Generation covers the process of using LLMs to generate code patches that improve performance on SWE-PerF tasks. The pipeline supports both **oracle** and **realistic** settings.

### Oracle Setting

The **Oracle generation pipeline** includes the following steps:

1. **Generate Prompts** – Collect relevant source files and assemble them into prompts.
2. **Run Inference** – Feed prompts to an LLM to produce patches.
3. **Convert Outputs** – Transform model outputs into **unified diff format**.
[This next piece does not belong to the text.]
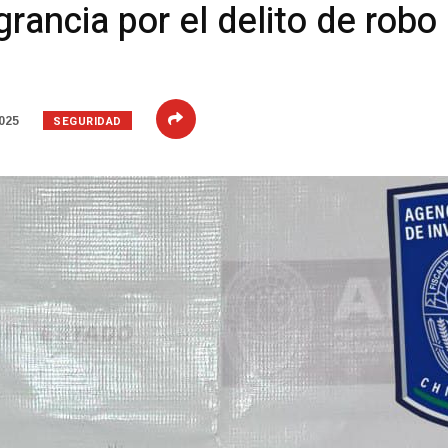
grancia por el delito de rob
SEGURIDAD
025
See the [generation README](/generation/oracle/README.md) for details.

### Realistic Setting

For realistic settings, we provide implementations using different frameworks:

- **OpenHands**: [OpenHands Inference Guide](/generation/realistic/README_OpenHands.md)
- **Agentless**: [Agentless Inference Guide](/generation/realistic/README_Agentless.md)


## 📂 Data Collection Overview

The SWE-Perf dataset is built through a **five-phase pipeline** to identify and verify real-world performance-optimizing pull requests:

1. **Collect PRs** – Crawl PRs from 12 popular GitHub repositories.
2. **Measure Performance** – Run all unit tests before/after each PR to obtain runtime data.
3. **Identify Performance PRs** – Filter PRs with significant improvements and relevant test coverage.
4. **Verify Stability** – Confirm that performance gains are consistent and reproducible.
5. **Extract Optimization Targets** – Define function-level targets for *Oracle* and *Realistic* evaluation settings.

Full details are in the [data collection README](/data_collection/README.md).